If your looking for a professional label then http://www.noontimelabels.com/ otherwise I could put something together for you to print out yourself if you like, PM me with your ideas and maybe an engagement photo or something to work with.


----------



## ibglowin (Jul 31, 2012)

You won't find any nicer than this one IMHO. We are using it for our daughters wedding next month. They have a bunch for celebrations but this one stood out above all others. Available from Wine Labels Direct.


----------



## SmallTown (Jul 31, 2012)

Two thumbs up I like that label...


----------



## s0615353 (Jul 31, 2012)

Thank you all for your recommendations, I was looking for something more professional (water resistant paper and a good adhesive). Ibglowin I went to look at Wine Labels Direct and the links for the site all seem to be broken. Is anyone else having this issue? If so, I will call them tomorrow.


----------



## ibglowin (Aug 1, 2012)

Seems to be working for me. Wine Labels Direct You have to create a user account if you want to mock up a label with your info. Some people get PO'd at that but....... The preview is a PDF that gets downloaded to your machine. The PDF does not contain any watermarks across it which can come in handy.........

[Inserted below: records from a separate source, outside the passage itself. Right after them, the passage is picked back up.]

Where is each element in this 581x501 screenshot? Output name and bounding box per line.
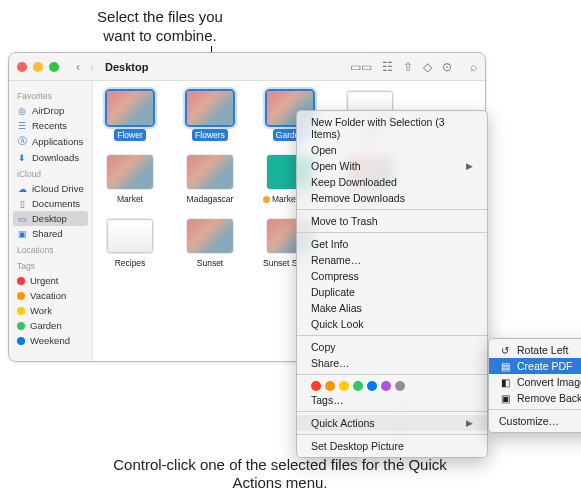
- file-sunset[interactable]: Sunset: [181, 219, 239, 269]
- menu-item-label: Remove Downloads: [311, 192, 405, 204]
- zoom-button[interactable]: [49, 62, 59, 72]
- tag-color-yellow[interactable]: [339, 381, 349, 391]
- menu-separator: [297, 209, 487, 210]
- sidebar-item-downloads[interactable]: ⬇Downloads: [9, 150, 92, 165]
- menu-separator: [297, 434, 487, 435]
- menu-item-label: Share…: [311, 357, 350, 369]
- sidebar: Favorites ◎AirDrop ☰Recents ⒶApplication…: [9, 81, 93, 361]
- menu-separator: [297, 232, 487, 233]
- file-recipes[interactable]: Recipes: [101, 219, 159, 269]
- menu-item-make-alias[interactable]: Make Alias: [297, 300, 487, 316]
- menu-item-rename[interactable]: Rename…: [297, 252, 487, 268]
- sidebar-item-airdrop[interactable]: ◎AirDrop: [9, 103, 92, 118]
- tag-color-purple[interactable]: [381, 381, 391, 391]
- tags-icon[interactable]: ◇: [423, 60, 432, 74]
- quick-actions-submenu: ↺Rotate Left ▤Create PDF ◧Convert Image …: [488, 338, 581, 433]
- menu-item-label: Make Alias: [311, 302, 362, 314]
- sidebar-item-recents[interactable]: ☰Recents: [9, 118, 92, 133]
- forward-button[interactable]: ›: [85, 60, 99, 74]
- tag-dot-orange: [17, 292, 25, 300]
- tag-dot-blue: [17, 337, 25, 345]
- sidebar-item-label: Urgent: [30, 275, 59, 286]
- menu-separator: [297, 374, 487, 375]
- menu-item-quick-look[interactable]: Quick Look: [297, 316, 487, 332]
- menu-item-quick-actions[interactable]: Quick Actions▶: [297, 415, 487, 431]
- file-thumbnail: [187, 91, 233, 125]
- menu-item-keep-downloaded[interactable]: Keep Downloaded: [297, 174, 487, 190]
- sidebar-item-label: Work: [30, 305, 52, 316]
- shared-icon: ▣: [17, 229, 27, 239]
- tag-color-green[interactable]: [353, 381, 363, 391]
- more-icon[interactable]: ⊙: [442, 60, 452, 74]
- menu-item-copy[interactable]: Copy: [297, 339, 487, 355]
- search-icon[interactable]: ⌕: [470, 60, 477, 74]
- sidebar-item-shared[interactable]: ▣Shared: [9, 226, 92, 241]
- menu-item-tags[interactable]: Tags…: [297, 392, 487, 408]
- tag-color-red[interactable]: [311, 381, 321, 391]
- submenu-item-create-pdf[interactable]: ▤Create PDF: [489, 358, 581, 374]
- menu-item-label: Quick Actions: [311, 417, 375, 429]
- file-market[interactable]: Market: [101, 155, 159, 205]
- tag-color-blue[interactable]: [367, 381, 377, 391]
- sidebar-tag-urgent[interactable]: Urgent: [9, 273, 92, 288]
- recents-icon: ☰: [17, 121, 27, 131]
- sidebar-item-icloud-drive[interactable]: ☁iCloud Drive: [9, 181, 92, 196]
- sidebar-tag-garden[interactable]: Garden: [9, 318, 92, 333]
- close-button[interactable]: [17, 62, 27, 72]
- tag-dot-green: [17, 322, 25, 330]
- sidebar-item-label: Weekend: [30, 335, 70, 346]
- menu-item-get-info[interactable]: Get Info: [297, 236, 487, 252]
- sidebar-header-favorites: Favorites: [9, 87, 92, 103]
- sidebar-item-applications[interactable]: ⒶApplications: [9, 133, 92, 150]
- submenu-item-remove-background[interactable]: ▣Remove Background: [489, 390, 581, 406]
- file-flower[interactable]: Flower: [101, 91, 159, 141]
- file-flowers[interactable]: Flowers: [181, 91, 239, 141]
- menu-item-share[interactable]: Share…: [297, 355, 487, 371]
- tag-color-row: [297, 378, 487, 392]
- sidebar-item-label: AirDrop: [32, 105, 64, 116]
- menu-item-label: Open With: [311, 160, 361, 172]
- docs-icon: ▯: [17, 199, 27, 209]
- file-thumbnail: [187, 219, 233, 253]
- sidebar-item-label: Recents: [32, 120, 67, 131]
- tag-color-orange[interactable]: [325, 381, 335, 391]
- menu-item-label: Quick Look: [311, 318, 364, 330]
- sidebar-tag-vacation[interactable]: Vacation: [9, 288, 92, 303]
- menu-item-move-to-trash[interactable]: Move to Trash: [297, 213, 487, 229]
- sidebar-item-desktop[interactable]: ▭Desktop: [13, 211, 88, 226]
- minimize-button[interactable]: [33, 62, 43, 72]
- submenu-item-convert-image[interactable]: ◧Convert Image: [489, 374, 581, 390]
- callout-top: Select the files you want to combine.: [80, 8, 240, 46]
- tag-color-gray[interactable]: [395, 381, 405, 391]
- menu-item-duplicate[interactable]: Duplicate: [297, 284, 487, 300]
- menu-item-open[interactable]: Open: [297, 142, 487, 158]
- menu-item-set-desktop-picture[interactable]: Set Desktop Picture: [297, 438, 487, 454]
- menu-item-open-with[interactable]: Open With▶: [297, 158, 487, 174]
- sidebar-tag-weekend[interactable]: Weekend: [9, 333, 92, 348]
- menu-item-remove-downloads[interactable]: Remove Downloads: [297, 190, 487, 206]
- menu-separator: [297, 335, 487, 336]
- submenu-item-rotate-left[interactable]: ↺Rotate Left: [489, 342, 581, 358]
- convert-image-icon: ◧: [499, 377, 511, 388]
- view-icon[interactable]: ▭▭: [350, 60, 372, 74]
- menu-item-new-folder[interactable]: New Folder with Selection (3 Items): [297, 114, 487, 142]
- callout-bottom: Control-click one of the selected files …: [110, 456, 450, 494]
- sidebar-item-label: Garden: [30, 320, 62, 331]
- menu-separator: [297, 411, 487, 412]
- sidebar-item-label: Shared: [32, 228, 63, 239]
- submenu-item-customize[interactable]: Customize…: [489, 413, 581, 429]
- file-label: Madagascar: [184, 193, 237, 205]
- sidebar-item-documents[interactable]: ▯Documents: [9, 196, 92, 211]
- sidebar-header-tags: Tags: [9, 257, 92, 273]
- back-button[interactable]: ‹: [71, 60, 85, 74]
- downloads-icon: ⬇: [17, 153, 27, 163]
- sidebar-item-label: Applications: [32, 136, 83, 147]
- file-madagascar[interactable]: Madagascar: [181, 155, 239, 205]
- file-label: Sunset: [194, 257, 226, 269]
- share-icon[interactable]: ⇧: [403, 60, 413, 74]
- group-icon[interactable]: ☷: [382, 60, 393, 74]
- sidebar-tag-work[interactable]: Work: [9, 303, 92, 318]
- file-label: Flowers: [192, 129, 228, 141]
- menu-item-compress[interactable]: Compress: [297, 268, 487, 284]
- file-label: Recipes: [112, 257, 149, 269]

The labels are waterproof and peelable. Not cheap @ $0.75 ea but they have a lot of nice designs. I have used them from the get go. Shipping is fast, often same day.


----------



## s0615353 (Aug 1, 2012)

I called them today and they said that the links sometimes do not work on certain browsers . They sent me a different link and it seems to work fine. Thanks.


----------



## LabelValue (Aug 2, 2012)

s0615353 said:


> I called them today and they said that the links sometimes do not work on certain browsers . They sent me a different link and it seems to work fine. Thanks.


 
Check out http://www.labelvalue.com/custom-label.php. Although I would recommend calling for the best quote. They have an instant quote generator but can often make the numbers work better when they better understand your needs.


----------



## edv (Aug 2, 2012)

Good luck with your wedding!

This is just for fun, though....I made some wine for a friend's son for his wedding.


----------



## s0615353 (Aug 3, 2012)

That is a really creative idea for a label. Was that on a magnum size bottle to fit all of the text?


----------